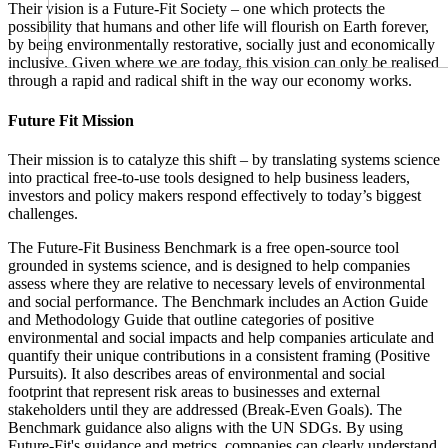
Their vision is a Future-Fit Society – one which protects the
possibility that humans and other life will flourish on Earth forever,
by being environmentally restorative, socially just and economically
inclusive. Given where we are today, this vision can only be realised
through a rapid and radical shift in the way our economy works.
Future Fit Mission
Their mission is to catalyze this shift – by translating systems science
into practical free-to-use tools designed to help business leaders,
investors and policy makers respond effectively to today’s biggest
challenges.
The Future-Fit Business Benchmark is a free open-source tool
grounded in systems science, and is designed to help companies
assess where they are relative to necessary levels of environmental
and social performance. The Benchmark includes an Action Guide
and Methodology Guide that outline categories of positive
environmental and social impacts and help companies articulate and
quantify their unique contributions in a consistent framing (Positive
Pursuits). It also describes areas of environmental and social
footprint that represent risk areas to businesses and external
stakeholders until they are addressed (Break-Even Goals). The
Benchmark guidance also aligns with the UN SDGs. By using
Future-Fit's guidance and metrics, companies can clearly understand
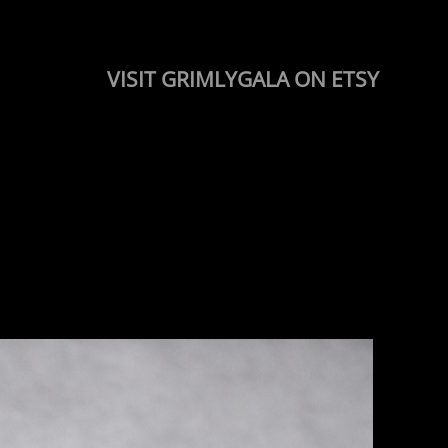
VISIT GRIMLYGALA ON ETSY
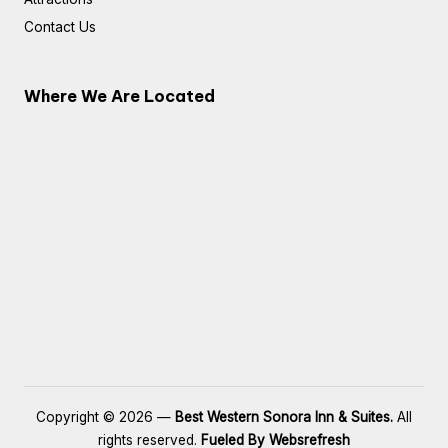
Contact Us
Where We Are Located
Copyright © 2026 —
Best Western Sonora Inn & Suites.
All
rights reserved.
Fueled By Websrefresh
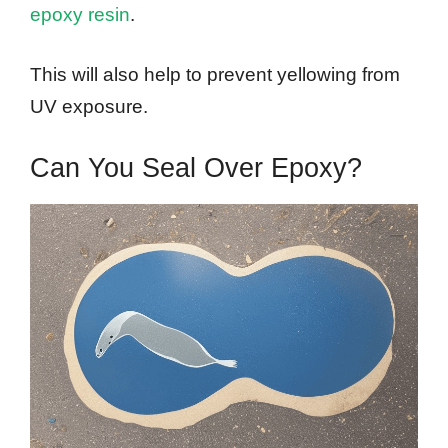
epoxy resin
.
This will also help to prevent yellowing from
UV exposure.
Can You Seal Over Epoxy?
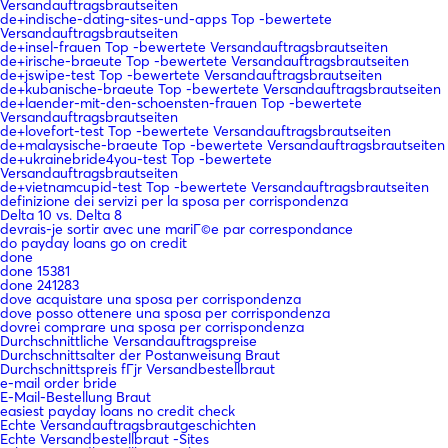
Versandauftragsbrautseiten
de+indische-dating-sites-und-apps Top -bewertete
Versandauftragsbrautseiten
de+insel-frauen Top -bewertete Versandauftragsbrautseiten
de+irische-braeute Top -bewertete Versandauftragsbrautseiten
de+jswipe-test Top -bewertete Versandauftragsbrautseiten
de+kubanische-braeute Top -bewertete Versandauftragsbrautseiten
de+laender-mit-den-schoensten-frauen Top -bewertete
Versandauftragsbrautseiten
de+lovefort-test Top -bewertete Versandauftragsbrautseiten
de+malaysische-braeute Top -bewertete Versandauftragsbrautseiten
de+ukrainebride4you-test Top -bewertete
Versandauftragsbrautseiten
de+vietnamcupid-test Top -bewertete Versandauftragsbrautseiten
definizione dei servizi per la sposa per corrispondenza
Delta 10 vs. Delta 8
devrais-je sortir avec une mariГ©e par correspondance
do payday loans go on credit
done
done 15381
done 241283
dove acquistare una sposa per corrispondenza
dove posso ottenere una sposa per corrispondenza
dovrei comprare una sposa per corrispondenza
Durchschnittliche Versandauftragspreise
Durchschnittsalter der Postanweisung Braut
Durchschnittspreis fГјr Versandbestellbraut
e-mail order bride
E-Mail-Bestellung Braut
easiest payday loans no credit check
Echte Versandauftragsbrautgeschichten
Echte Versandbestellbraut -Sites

• • • •

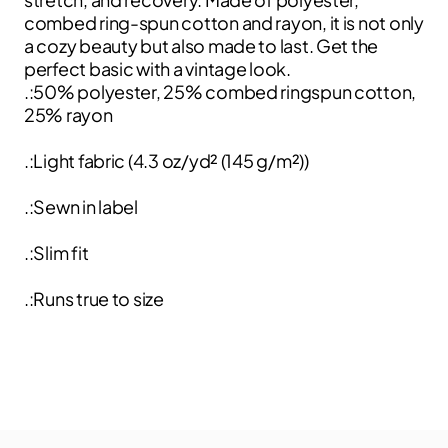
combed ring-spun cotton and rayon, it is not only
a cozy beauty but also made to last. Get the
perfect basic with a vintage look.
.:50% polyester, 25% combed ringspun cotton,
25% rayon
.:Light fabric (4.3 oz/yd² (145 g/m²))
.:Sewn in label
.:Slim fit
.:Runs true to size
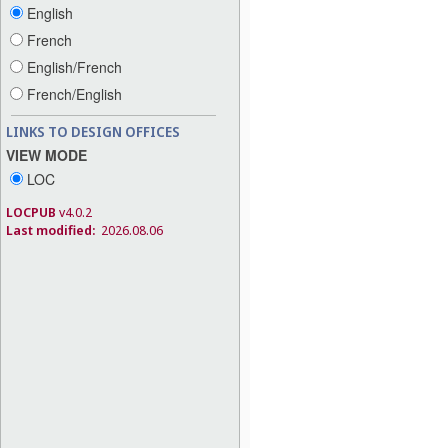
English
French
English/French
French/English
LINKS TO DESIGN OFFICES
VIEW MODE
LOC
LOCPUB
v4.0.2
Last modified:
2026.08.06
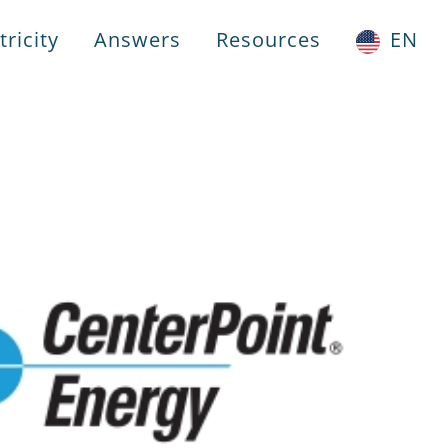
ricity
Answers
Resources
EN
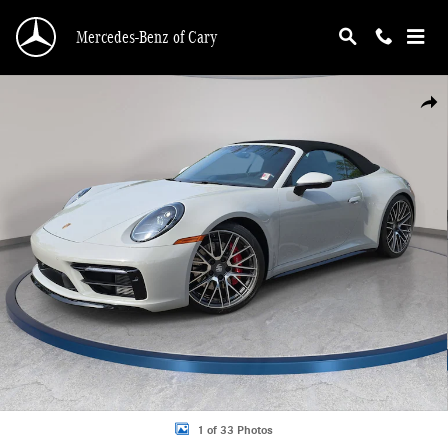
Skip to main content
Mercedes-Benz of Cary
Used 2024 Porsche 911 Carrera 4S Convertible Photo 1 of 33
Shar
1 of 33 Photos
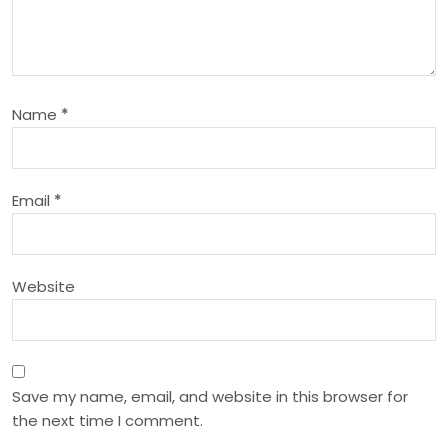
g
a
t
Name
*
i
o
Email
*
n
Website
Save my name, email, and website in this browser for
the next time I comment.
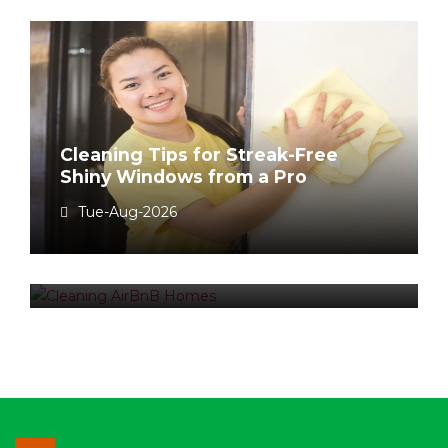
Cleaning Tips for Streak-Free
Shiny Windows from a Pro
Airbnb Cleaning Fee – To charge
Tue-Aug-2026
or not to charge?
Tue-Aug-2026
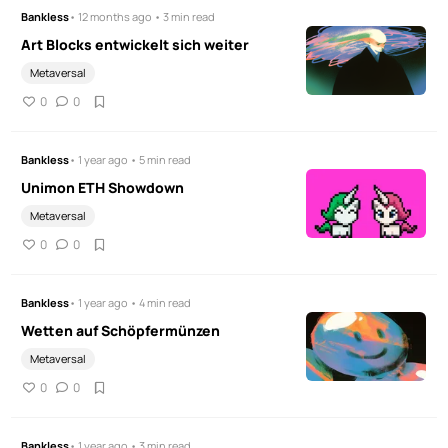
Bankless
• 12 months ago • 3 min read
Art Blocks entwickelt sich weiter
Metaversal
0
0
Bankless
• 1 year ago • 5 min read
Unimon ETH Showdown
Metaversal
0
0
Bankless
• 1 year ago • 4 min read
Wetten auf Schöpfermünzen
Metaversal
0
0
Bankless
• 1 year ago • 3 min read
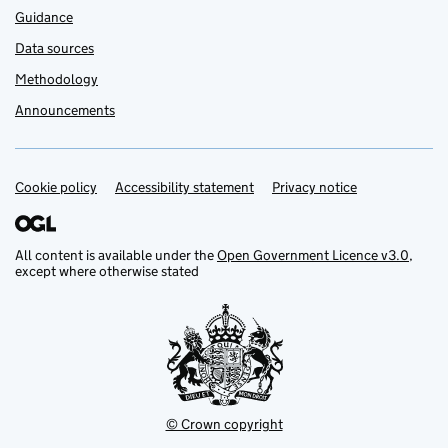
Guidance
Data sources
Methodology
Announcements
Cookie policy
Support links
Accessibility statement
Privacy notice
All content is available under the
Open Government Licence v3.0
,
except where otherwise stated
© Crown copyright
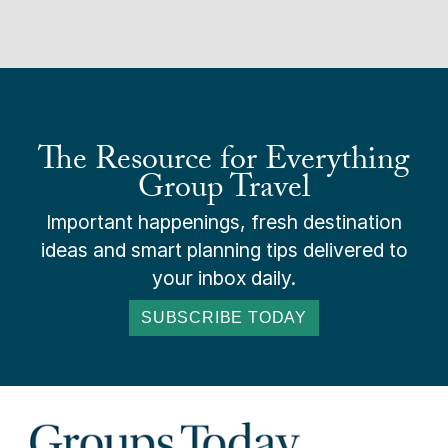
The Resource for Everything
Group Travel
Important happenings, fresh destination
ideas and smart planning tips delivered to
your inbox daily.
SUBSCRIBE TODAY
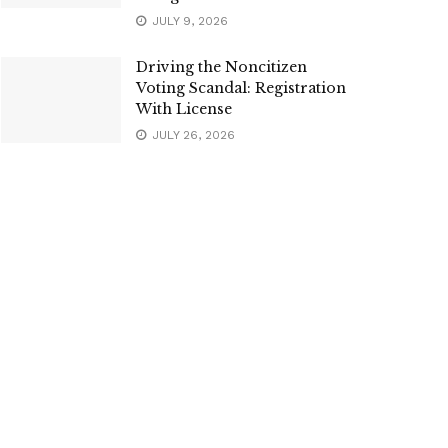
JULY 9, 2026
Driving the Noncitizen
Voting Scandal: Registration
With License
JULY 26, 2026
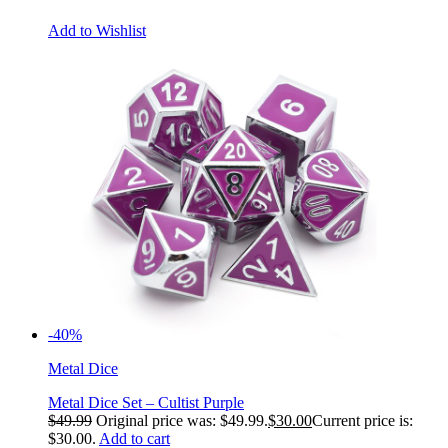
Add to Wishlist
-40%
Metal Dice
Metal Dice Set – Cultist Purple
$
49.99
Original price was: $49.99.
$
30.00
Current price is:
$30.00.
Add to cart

• • • •

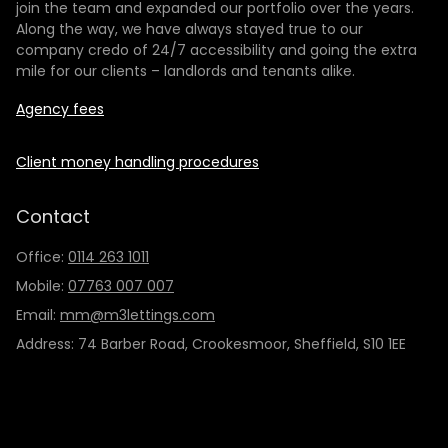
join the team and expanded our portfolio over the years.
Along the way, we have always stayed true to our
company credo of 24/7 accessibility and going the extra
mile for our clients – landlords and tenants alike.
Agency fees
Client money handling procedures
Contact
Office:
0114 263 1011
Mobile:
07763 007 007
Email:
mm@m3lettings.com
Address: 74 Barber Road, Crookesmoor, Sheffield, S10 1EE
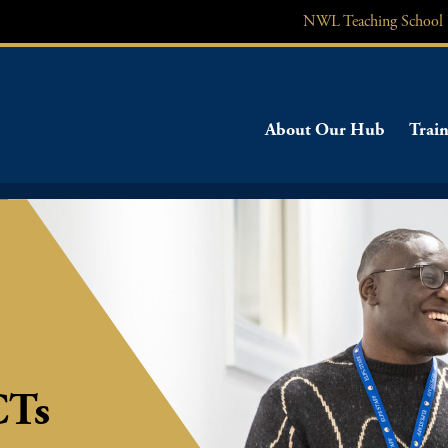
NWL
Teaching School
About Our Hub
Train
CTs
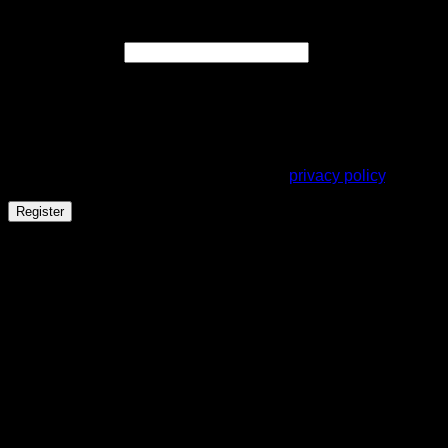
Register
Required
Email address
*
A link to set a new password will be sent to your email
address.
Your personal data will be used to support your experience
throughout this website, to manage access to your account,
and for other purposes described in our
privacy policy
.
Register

• • • •

Goal of the exercise
Please give an exact copy of the lines above, beginning with the line containing "Their vision is" and running through the line containing "quantify their unique", and of no other lines.

Response
Their vision is a Future-Fit Society – one which protects the
possibility that humans and other life will flourish on Earth forever,
by being environmentally restorative, socially just and economically
inclusive. Given where we are today, this vision can only be realised
through a rapid and radical shift in the way our economy works.
Future Fit Mission
Their mission is to catalyze this shift – by translating systems science
into practical free-to-use tools designed to help business leaders,
investors and policy makers respond effectively to today’s biggest
challenges.
The Future-Fit Business Benchmark is a free open-source tool
grounded in systems science, and is designed to help companies
assess where they are relative to necessary levels of environmental
and social performance. The Benchmark includes an Action Guide
and Methodology Guide that outline categories of positive
environmental and social impacts and help companies articulate and
quantify their unique contributions in a consistent framing (Positive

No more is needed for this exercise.